- _Task prompt_:
Repeat exactly the lines of the material below that run from the "instruments. Almost 40 kids wanted" line to the "ed States +1" line, including both, and do not carry over any pictures.

- _Input records_:

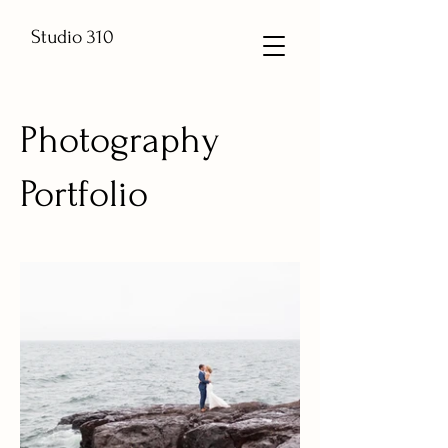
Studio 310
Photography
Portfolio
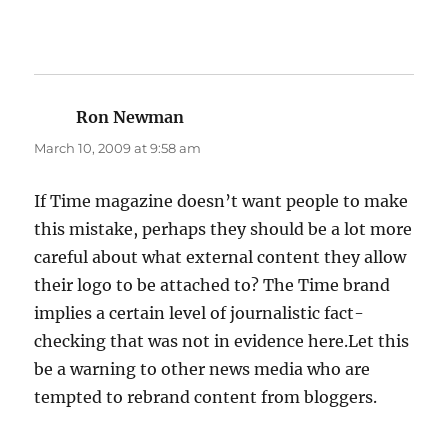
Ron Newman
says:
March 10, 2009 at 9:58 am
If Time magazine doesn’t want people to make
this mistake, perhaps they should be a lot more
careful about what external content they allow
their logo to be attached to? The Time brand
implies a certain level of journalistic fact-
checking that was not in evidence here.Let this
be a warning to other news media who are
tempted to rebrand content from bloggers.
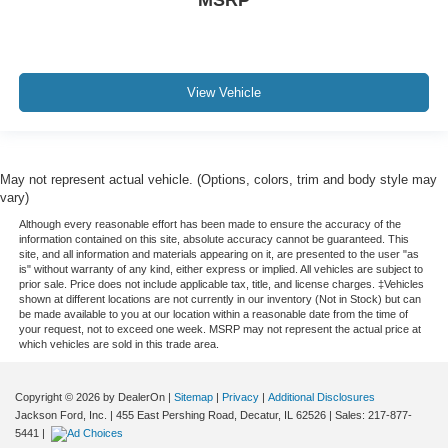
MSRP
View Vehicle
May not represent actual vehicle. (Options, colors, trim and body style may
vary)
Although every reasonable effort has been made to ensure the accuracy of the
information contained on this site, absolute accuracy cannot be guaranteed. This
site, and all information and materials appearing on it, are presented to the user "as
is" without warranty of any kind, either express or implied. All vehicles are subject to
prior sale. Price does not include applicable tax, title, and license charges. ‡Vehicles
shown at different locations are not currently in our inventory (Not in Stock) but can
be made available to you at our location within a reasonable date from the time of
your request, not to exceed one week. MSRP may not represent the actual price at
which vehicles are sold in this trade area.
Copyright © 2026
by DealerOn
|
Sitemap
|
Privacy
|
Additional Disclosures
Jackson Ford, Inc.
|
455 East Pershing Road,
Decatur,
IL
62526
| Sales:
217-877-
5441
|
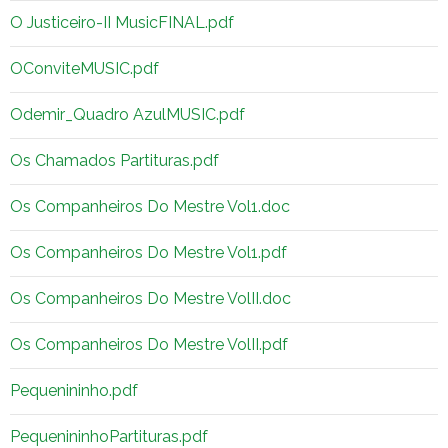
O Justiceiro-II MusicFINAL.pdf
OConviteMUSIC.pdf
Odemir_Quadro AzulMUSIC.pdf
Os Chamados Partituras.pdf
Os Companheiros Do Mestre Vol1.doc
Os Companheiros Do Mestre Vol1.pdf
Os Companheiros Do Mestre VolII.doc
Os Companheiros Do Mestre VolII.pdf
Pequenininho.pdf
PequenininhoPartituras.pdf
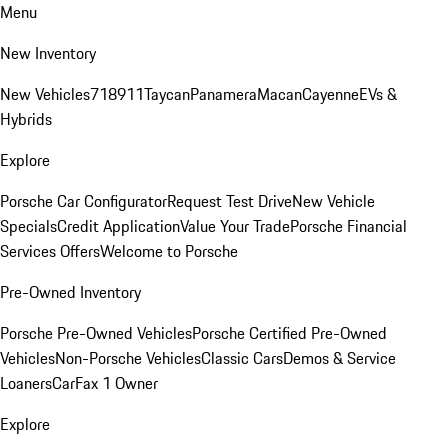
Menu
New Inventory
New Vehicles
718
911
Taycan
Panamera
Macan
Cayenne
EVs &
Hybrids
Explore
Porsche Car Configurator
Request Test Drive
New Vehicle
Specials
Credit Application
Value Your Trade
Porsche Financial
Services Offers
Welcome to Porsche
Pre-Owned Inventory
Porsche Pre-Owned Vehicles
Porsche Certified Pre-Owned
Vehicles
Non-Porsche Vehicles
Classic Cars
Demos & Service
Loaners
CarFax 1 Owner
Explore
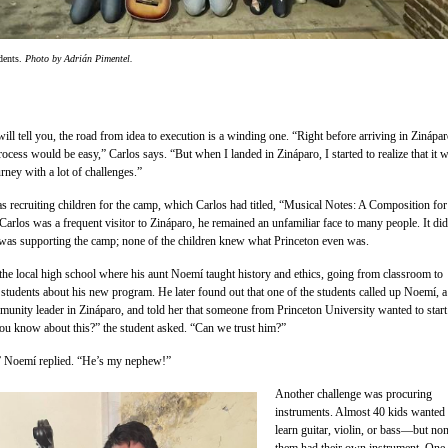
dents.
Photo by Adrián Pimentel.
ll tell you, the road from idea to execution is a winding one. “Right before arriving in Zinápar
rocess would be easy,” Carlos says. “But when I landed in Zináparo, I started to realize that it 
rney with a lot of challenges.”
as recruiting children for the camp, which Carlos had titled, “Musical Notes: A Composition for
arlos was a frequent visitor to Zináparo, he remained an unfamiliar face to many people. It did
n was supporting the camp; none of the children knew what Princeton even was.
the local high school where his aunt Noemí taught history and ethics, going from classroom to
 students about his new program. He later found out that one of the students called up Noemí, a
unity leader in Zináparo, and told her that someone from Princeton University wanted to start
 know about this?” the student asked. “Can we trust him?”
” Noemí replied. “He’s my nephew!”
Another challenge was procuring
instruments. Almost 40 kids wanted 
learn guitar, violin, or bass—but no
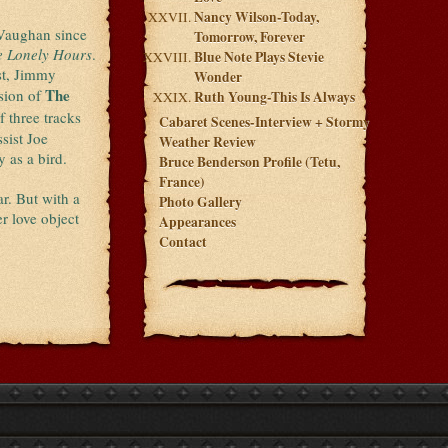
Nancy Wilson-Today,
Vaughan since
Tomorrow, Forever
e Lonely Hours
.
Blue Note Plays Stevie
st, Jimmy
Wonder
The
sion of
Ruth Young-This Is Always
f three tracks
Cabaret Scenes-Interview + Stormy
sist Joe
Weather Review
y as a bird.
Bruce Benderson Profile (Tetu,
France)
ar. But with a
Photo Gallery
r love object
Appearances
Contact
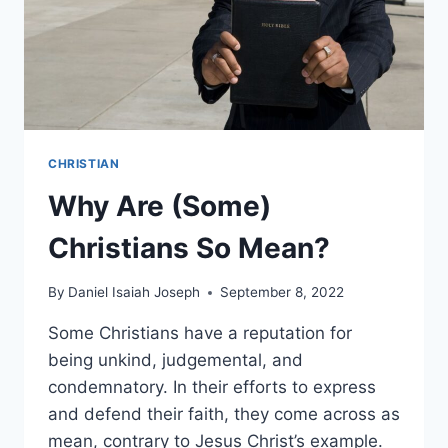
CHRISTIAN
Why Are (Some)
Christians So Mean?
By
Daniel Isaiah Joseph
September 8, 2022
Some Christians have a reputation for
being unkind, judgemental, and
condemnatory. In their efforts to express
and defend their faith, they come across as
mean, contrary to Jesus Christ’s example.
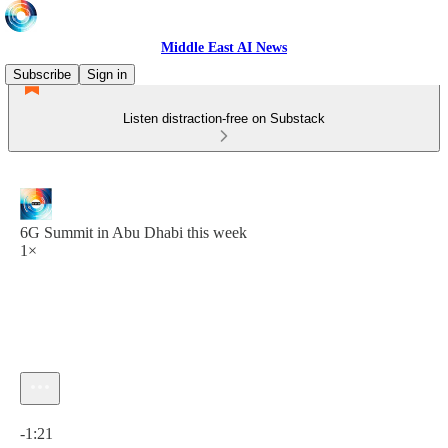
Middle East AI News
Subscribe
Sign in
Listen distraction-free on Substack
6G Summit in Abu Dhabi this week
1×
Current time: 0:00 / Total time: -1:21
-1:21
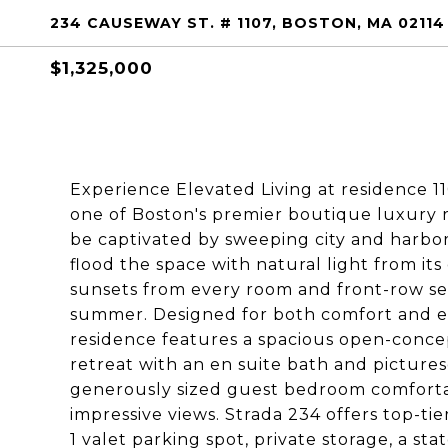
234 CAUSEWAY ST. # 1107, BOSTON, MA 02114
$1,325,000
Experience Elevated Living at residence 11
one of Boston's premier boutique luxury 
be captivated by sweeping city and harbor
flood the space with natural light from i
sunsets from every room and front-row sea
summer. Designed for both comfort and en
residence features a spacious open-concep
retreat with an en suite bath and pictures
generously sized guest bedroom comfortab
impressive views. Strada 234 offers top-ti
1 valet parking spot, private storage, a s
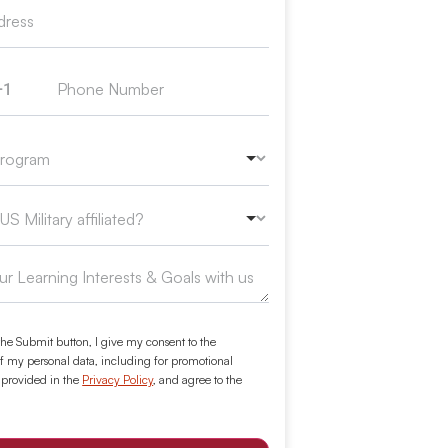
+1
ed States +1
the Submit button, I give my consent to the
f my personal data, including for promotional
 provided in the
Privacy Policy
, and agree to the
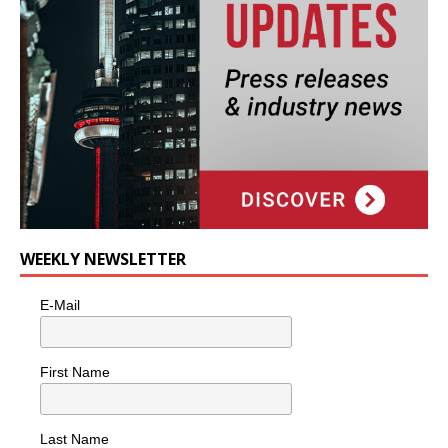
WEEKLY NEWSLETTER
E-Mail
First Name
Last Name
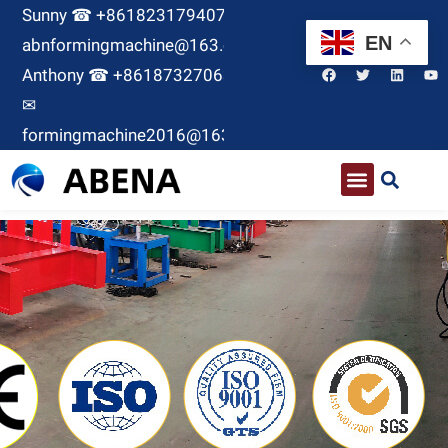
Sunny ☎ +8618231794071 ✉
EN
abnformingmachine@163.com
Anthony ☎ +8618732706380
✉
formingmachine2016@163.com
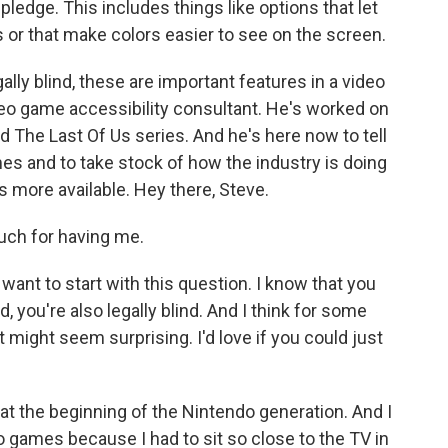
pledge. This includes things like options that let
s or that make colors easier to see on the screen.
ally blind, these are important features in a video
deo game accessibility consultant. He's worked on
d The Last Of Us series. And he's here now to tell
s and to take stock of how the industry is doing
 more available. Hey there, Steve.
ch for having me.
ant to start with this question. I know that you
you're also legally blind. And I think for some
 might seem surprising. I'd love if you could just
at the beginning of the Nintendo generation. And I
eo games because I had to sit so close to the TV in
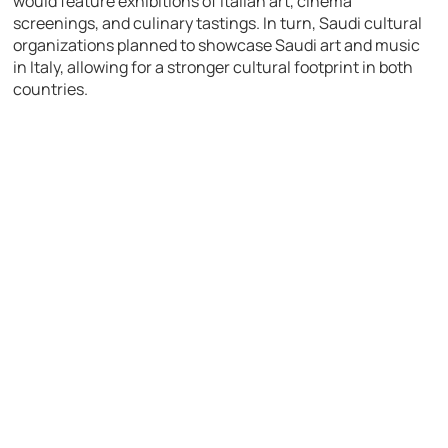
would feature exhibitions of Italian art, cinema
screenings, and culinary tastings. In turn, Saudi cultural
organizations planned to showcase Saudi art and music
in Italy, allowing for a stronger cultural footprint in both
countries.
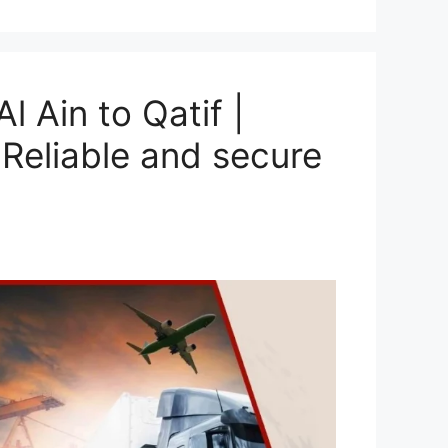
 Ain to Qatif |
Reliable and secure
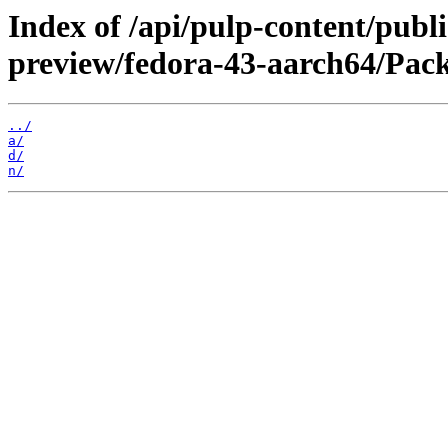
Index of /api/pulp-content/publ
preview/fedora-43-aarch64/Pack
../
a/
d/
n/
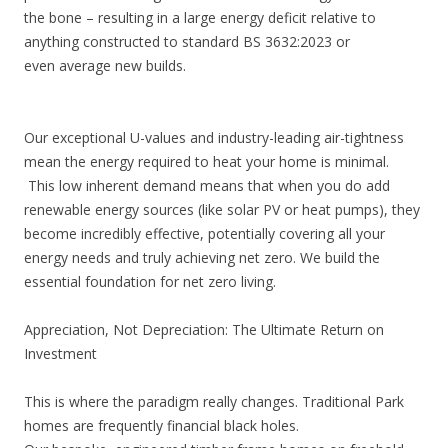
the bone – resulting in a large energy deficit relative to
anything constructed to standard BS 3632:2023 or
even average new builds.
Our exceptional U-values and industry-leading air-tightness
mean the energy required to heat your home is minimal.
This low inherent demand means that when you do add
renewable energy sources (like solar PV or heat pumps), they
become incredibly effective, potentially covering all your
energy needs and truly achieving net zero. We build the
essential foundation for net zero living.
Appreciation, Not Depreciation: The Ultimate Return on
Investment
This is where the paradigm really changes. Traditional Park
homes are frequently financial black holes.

- _Answer section_:
instruments. Almost 40 kids wanted 
learn guitar, violin, or bass—but no
Nancy Wilson-Today,
Vaughan since
Tomorrow, Forever
e Lonely Hours
.
Blue Note Plays Stevie
st, Jimmy
Wonder
The
sion of
Ruth Young-This Is Always
f three tracks
Cabaret Scenes-Interview + Stormy
sist Joe
Weather Review
y as a bird.
Bruce Benderson Profile (Tetu,
France)
ar. But with a
Photo Gallery
r love object
Appearances
Contact
CHRISTIAN
Why Are (Some)
Christians So Mean?
By
Daniel Isaiah Joseph
September 8, 2022
Some Christians have a reputation for
being unkind, judgemental, and
condemnatory. In their efforts to express
and defend their faith, they come across as
mean, contrary to Jesus Christ’s example.
Middle East AI News
Subscribe
Sign in
Listen distraction-free on Substack
6G Summit in Abu Dhabi this week
1×
Current time: 0:00 / Total time: -1:21
-1:21
234 CAUSEWAY ST. # 1107, BOSTON, MA 02114
$1,325,000
Experience Elevated Living at residence 11
one of Boston's premier boutique luxury 
be captivated by sweeping city and harbor
flood the space with natural light from i
sunsets from every room and front-row sea
summer. Designed for both comfort and en
residence features a spacious open-concep
retreat with an en suite bath and pictures
generously sized guest bedroom comfortab
impressive views. Strada 234 offers top-ti
1 valet parking spot, private storage, a s
+1
ed States +1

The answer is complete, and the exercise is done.